A Stanford University Medical School epidemiologist and public health expert reiterated in a recent interview his conviction that Covid lockdowns have been horrendous for public health and affirmed that they have killed more people than they have saved. 

“I say the lockdowns were the single biggest mistake in public health history. I still believe that. I don’t see how anyone can look at lockdown and say there was successful policy,” Dr. Jay Bhattacharya said.

From the beginning of the pandemic, Bhattacharya has advocated for a public health action plan of “focused protection,” a policy wherein creative measures are enacted by public servants to shield the most vulnerable from infection and the rest of society is allowed to carry on with regular life. 

Regarding this approach, Bhattacharya said, “The idea was to give people resources to protect themselves as they saw fit, that they could make trade-offs in their lives based on what they valued.” He added, “You have to think differently about what the goal is. If the goal is focused protection, then adopt a different set of policies than if the goal is testing, tracing, identifying, and quarantine.” 

Bhattacharya said that many in the medical and public health community have come to think erroneously about herd immunity, which was once identified as the goal for resolving the Covid pandemic.  

“Herd immunity is not a synonym for zero Covid. It does not mean the disease has gone away. What it means is that the disease has become endemic,” he said. 

“What I do know is that if a government induces fear in a population, if a government formally locks down, that it will take much longer to get to that point where the disease is at a level where we can manage it without having to turn over all of society,” Bhattacharya asserted. “If people are scared to interact with everybody else, it will take longer, even if you don’t have a policy.” 

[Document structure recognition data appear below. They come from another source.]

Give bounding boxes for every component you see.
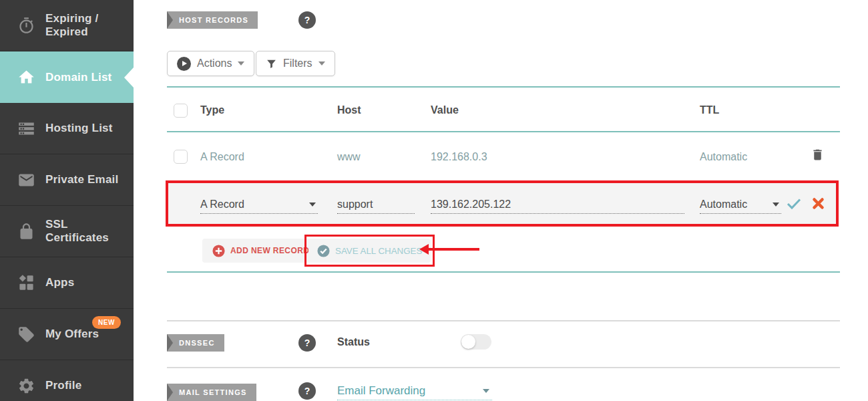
- record-type-value: A Record: [200, 198, 244, 211]
- mail-settings-section-label: MAIL SETTINGS: [167, 384, 256, 401]
- annotation-arrow: [419, 244, 479, 255]
- sidebar-item-label: Hosting List: [45, 122, 113, 135]
- gear-icon: [17, 377, 35, 395]
- select-all-checkbox[interactable]: [174, 104, 188, 118]
- x-icon: [812, 197, 825, 210]
- dnssec-status-toggle[interactable]: [461, 334, 491, 350]
- sidebar: Expiring / Expired Domain List Hosting L…: [0, 0, 134, 401]
- sidebar-item-label: Expiring / Expired: [45, 12, 134, 39]
- sidebar-item-label: Apps: [45, 276, 74, 289]
- divider: [167, 367, 840, 368]
- record-host-value: support: [337, 198, 373, 211]
- chevron-down-icon: [238, 61, 244, 65]
- check-circle-icon: [317, 245, 330, 257]
- add-new-record-button[interactable]: ADD NEW RECORD: [202, 239, 319, 263]
- sidebar-item-label: Profile: [45, 379, 81, 392]
- column-header-value: Value: [431, 104, 459, 116]
- save-all-changes-label: SAVE ALL CHANGES: [335, 246, 422, 256]
- home-icon: [17, 68, 35, 86]
- sidebar-item-label: My Offers: [45, 327, 99, 341]
- sidebar-item-ssl-certificates[interactable]: SSL Certificates: [0, 206, 134, 257]
- toggle-knob: [461, 335, 475, 349]
- plus-circle-icon: [212, 245, 225, 257]
- sidebar-item-apps[interactable]: Apps: [0, 257, 134, 309]
- main-content: HOST RECORDS ? Actions Filters Type Host…: [134, 0, 868, 401]
- play-icon: [177, 57, 191, 71]
- dnssec-status-label: Status: [337, 336, 370, 348]
- sidebar-item-expiring-expired[interactable]: Expiring / Expired: [0, 0, 134, 51]
- envelope-icon: [17, 171, 35, 189]
- help-icon[interactable]: ?: [298, 334, 316, 352]
- mail-settings-select[interactable]: Email Forwarding: [337, 382, 492, 400]
- sidebar-item-my-offers[interactable]: My Offers NEW: [0, 309, 134, 360]
- editing-record-row-annotation-highlight: A Record support 139.162.205.122 Automat…: [166, 180, 839, 227]
- divider: [167, 320, 840, 321]
- domain-management-page: Expiring / Expired Domain List Hosting L…: [0, 0, 868, 401]
- record-host-input[interactable]: support: [337, 195, 415, 214]
- chevron-down-icon: [318, 61, 325, 65]
- record-type-select[interactable]: A Record: [200, 195, 318, 214]
- column-header-host: Host: [337, 104, 361, 116]
- sidebar-item-hosting-list[interactable]: Hosting List: [0, 103, 134, 154]
- divider: [167, 86, 840, 88]
- save-all-changes-button[interactable]: SAVE ALL CHANGES: [308, 239, 431, 263]
- record-host-cell: www: [337, 151, 361, 163]
- tag-icon: [17, 325, 35, 344]
- mail-settings-selected-option: Email Forwarding: [337, 384, 425, 398]
- record-value-input[interactable]: 139.162.205.122: [431, 195, 684, 214]
- host-records-section-label: HOST RECORDS: [167, 11, 258, 29]
- column-header-ttl: TTL: [700, 104, 719, 116]
- lock-icon: [17, 223, 35, 241]
- annotation-box-save: SAVE ALL CHANGES: [304, 235, 435, 267]
- record-value-cell: 192.168.0.3: [431, 151, 487, 163]
- actions-button-label: Actions: [197, 57, 232, 70]
- help-icon[interactable]: ?: [298, 11, 316, 29]
- delete-record-button[interactable]: [811, 147, 825, 164]
- sidebar-item-profile[interactable]: Profile: [0, 360, 134, 401]
- filters-button-label: Filters: [283, 57, 312, 70]
- server-icon: [17, 120, 35, 138]
- sidebar-item-label: Private Email: [45, 173, 118, 186]
- add-new-record-label: ADD NEW RECORD: [230, 246, 309, 255]
- help-icon[interactable]: ?: [298, 382, 316, 400]
- actions-button[interactable]: Actions: [167, 51, 254, 76]
- timer-icon: [17, 17, 35, 35]
- new-badge: NEW: [92, 316, 121, 329]
- record-value-value: 139.162.205.122: [431, 198, 511, 211]
- record-ttl-cell: Automatic: [700, 151, 747, 163]
- record-ttl-select[interactable]: Automatic: [700, 195, 781, 214]
- row-checkbox[interactable]: [174, 150, 188, 164]
- column-header-type: Type: [200, 104, 224, 116]
- record-type-cell: A Record: [200, 151, 244, 163]
- chevron-down-icon: [309, 203, 316, 207]
- cancel-record-button[interactable]: [812, 197, 825, 212]
- trash-icon: [811, 147, 825, 162]
- dnssec-section-label: DNSSEC: [167, 334, 224, 352]
- chevron-down-icon: [483, 389, 489, 393]
- sidebar-item-label: SSL Certificates: [45, 218, 134, 245]
- filters-button[interactable]: Filters: [256, 51, 335, 76]
- divider: [167, 131, 840, 132]
- sidebar-item-label: Domain List: [45, 71, 112, 84]
- check-icon: [787, 198, 801, 210]
- divider: [167, 271, 840, 273]
- funnel-icon: [266, 58, 277, 70]
- active-item-notch: [124, 68, 134, 88]
- apps-icon: [17, 274, 35, 292]
- sidebar-item-private-email[interactable]: Private Email: [0, 154, 134, 206]
- chevron-down-icon: [773, 203, 779, 207]
- record-ttl-value: Automatic: [700, 198, 747, 211]
- sidebar-item-domain-list[interactable]: Domain List: [0, 51, 134, 103]
- confirm-record-button[interactable]: [787, 198, 801, 212]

Bhattacharya called the harms caused by lockdowns “extremely multi-dimensional” and traumatic, especially to the poor, children, and those on the margins of society. “It’s not possible to reduce to a single number,” he said. “A child who skips a year of school, the consequences will last a lifetime.” 

According to Bhattacharya, dramatic increases of poverty, food insecurity, outright starvation, depression, anxiety, suicide, and death are some of the black fruits of the mitigation measures implemented in lockdowns. Asked directly if “lockdowns have killed more people than they have saved,” he responded, “Yes, I think that is actually true.” 

Bhattacharya noted that we have had “enormous Covid deaths despite the lockdowns.” While lockdown proponents may argue that this is because the lockdowns were not strong enough, Bhattacharya insists that reality is a constraint on their model and that in the real world “society could not meet their high standard of what a lockdown ought to look like.”